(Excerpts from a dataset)

┏━━

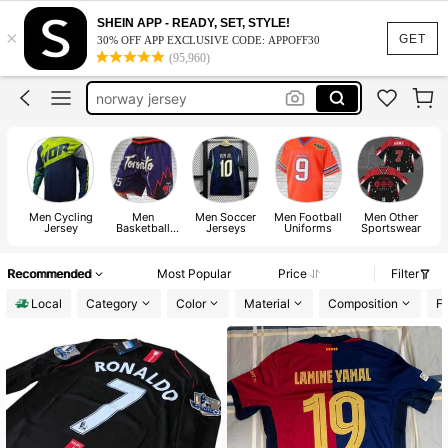
soccer jersey
SHEIN APP - READY, SET, STYLE!
×
lamine yamal jersey
GET
30% OFF APP EXCLUSIVE CODE: APPOFF30
(95,960)
norway jersey
argentina jersey
haaland jersey
soccer jersey
Men Cycling
Men
Men Soccer
Men Football
Men Other
Jersey
Basketball
Jerseys
Uniforms
Sportswear
Jerseys
Recommended
Most Popular
Price
Filter
Local
Category
Color
Material
Composition
Fa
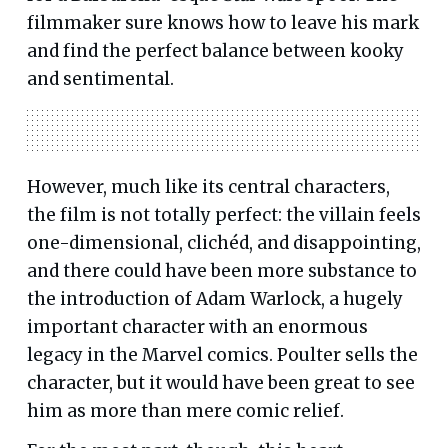
filmmaker sure knows how to leave his mark
and find the perfect balance between kooky
and sentimental.
However, much like its central characters,
the film is not totally perfect: the villain feels
one-dimensional, clichéd, and disappointing,
and there could have been more substance to
the introduction of Adam Warlock, a hugely
important character with an enormous
legacy in the Marvel comics. Poulter sells the
character, but it would have been great to see
him as more than mere comic relief.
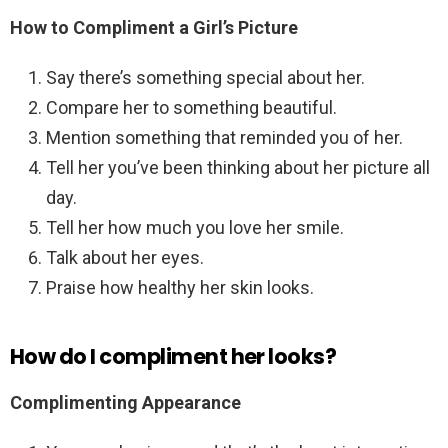
How to Compliment a Girl’s Picture
Say there’s something special about her.
Compare her to something beautiful.
Mention something that reminded you of her.
Tell her you’ve been thinking about her picture all
day.
Tell her how much you love her smile.
Talk about her eyes.
Praise how healthy her skin looks.
How do I compliment her looks?
Complimenting Appearance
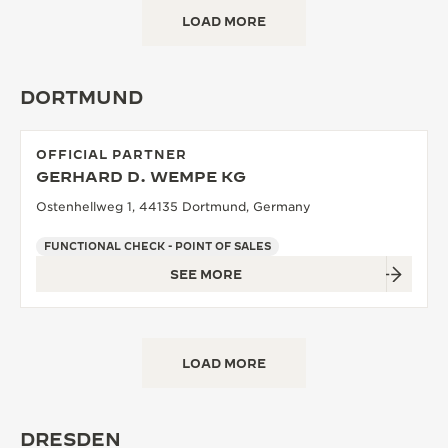
LOAD MORE
DORTMUND
OFFICIAL PARTNER
GERHARD D. WEMPE KG
Ostenhellweg 1, 44135 Dortmund, Germany
FUNCTIONAL CHECK - POINT OF SALES
SEE MORE
LOAD MORE
DRESDEN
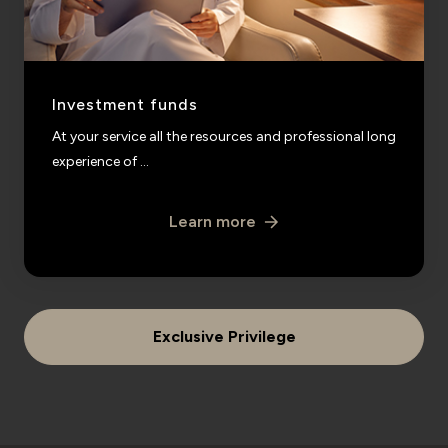
Investment funds
At your service all the resources and professional long
experience of ...
Learn more
Exclusive Privilege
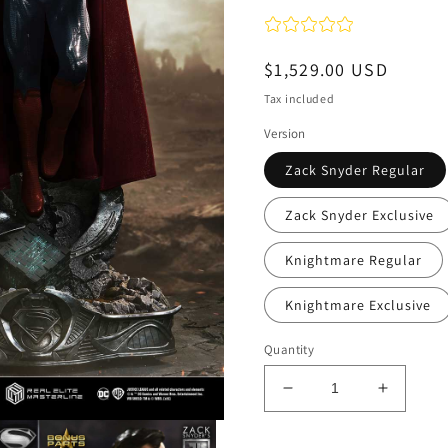
Regular
$1,529.00 USD
price
Tax included
Version
Zack Snyder Regular
Zack Snyder Exclusive
Knightmare Regular
Knightmare Exclusive
Quantity
Decrease
Increas
quantity
quantity
for
for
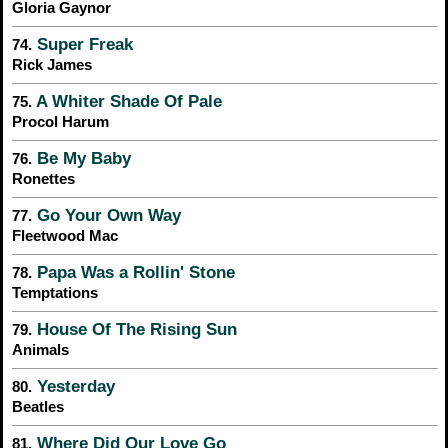
Gloria Gaynor
Super Freak
74.
Rick James
A Whiter Shade Of Pale
75.
Procol Harum
Be My Baby
76.
Ronettes
Go Your Own Way
77.
Fleetwood Mac
Papa Was a Rollin' Stone
78.
Temptations
House Of The Rising Sun
79.
Animals
Yesterday
80.
Beatles
Where Did Our Love Go
81.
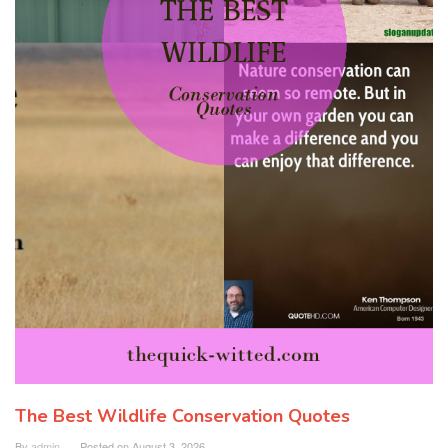
The Best Wildlife Conservation Quotes
By
admin
Posted on
August 3, 2026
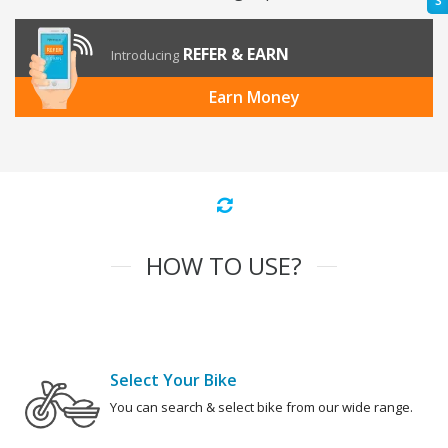
S
REFER & EARN
Introducing
Earn Money
HOW TO USE?
Select Your Bike
You can search & select bike from our wide range.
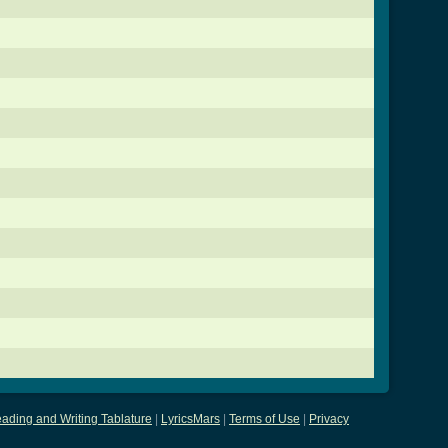
ading and Writing Tablature
|
LyricsMars
|
Terms of Use
|
Privacy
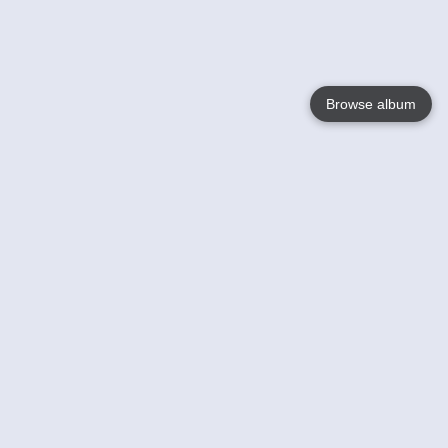
Browse album
Language
English
Nederlands
Français
Your
Help
Learn More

┗━━

## EXERCISE DIRECTIONS
Word for word, give the entries back in full; the pictures do not belong in the copy.

## RESPONSE TO THE TASK
soccer jersey
SHEIN APP - READY, SET, STYLE!
×
lamine yamal jersey
GET
30% OFF APP EXCLUSIVE CODE: APPOFF30
(95,960)
norway jersey
argentina jersey
haaland jersey
soccer jersey
Men Cycling
Men
Men Soccer
Men Football
Men Other
Jersey
Basketball
Jerseys
Uniforms
Sportswear
Jerseys
Recommended
Most Popular
Price
Filter
Local
Category
Color
Material
Composition
Fa
filmmaker sure knows how to leave his mark
and find the perfect balance between kooky
and sentimental.
However, much like its central characters,
the film is not totally perfect: the villain feels
one-dimensional, clichéd, and disappointing,
and there could have been more substance to
the introduction of Adam Warlock, a hugely
important character with an enormous
legacy in the Marvel comics. Poulter sells the
character, but it would have been great to see
him as more than mere comic relief.
How to Compliment a Girl’s Picture
Say there’s something special about her.
Compare her to something beautiful.
Mention something that reminded you of her.
Tell her you’ve been thinking about her picture all
day.
Tell her how much you love her smile.
Talk about her eyes.
Praise how healthy her skin looks.
How do I compliment her looks?
Complimenting Appearance
LOAD MORE
DORTMUND
OFFICIAL PARTNER
GERHARD D. WEMPE KG
Ostenhellweg 1, 44135 Dortmund, Germany
FUNCTIONAL CHECK - POINT OF SALES
SEE MORE
LOAD MORE
DRESDEN
Investment funds
At your service all the resources and professional long
experience of ...
Learn more
Exclusive Privilege
Regular
$1,529.00 USD
price
Tax included
Version
Zack Snyder Regular
Zack Snyder Exclusive
Knightmare Regular
Knightmare Exclusive
Quantity
Decrease
Increas
quantity
quantity
for
for
Gloria Gaynor
Super Freak
74.
Rick James
A Whiter Shade Of Pale
75.
Procol Harum
Be My Baby
76.
Ronettes
Go Your Own Way
77.
Fleetwood Mac
Papa Was a Rollin' Stone
78.
Temptations
House Of The Rising Sun
79.
Animals
Yesterday
80.
Beatles
Where Did Our Love Go
81.
The Best Wildlife Conservation Quotes
By
admin
Posted on
August 3, 2026
S
REFER & EARN
Introducing
Earn Money
HOW TO USE?
Select Your Bike
You can search & select bike from our wide range.
ading and Writing Tablature
|
LyricsMars
|
Terms of Use
|
Privacy
Browse album
Language
English
Nederlands
Français
Your
Help
Learn More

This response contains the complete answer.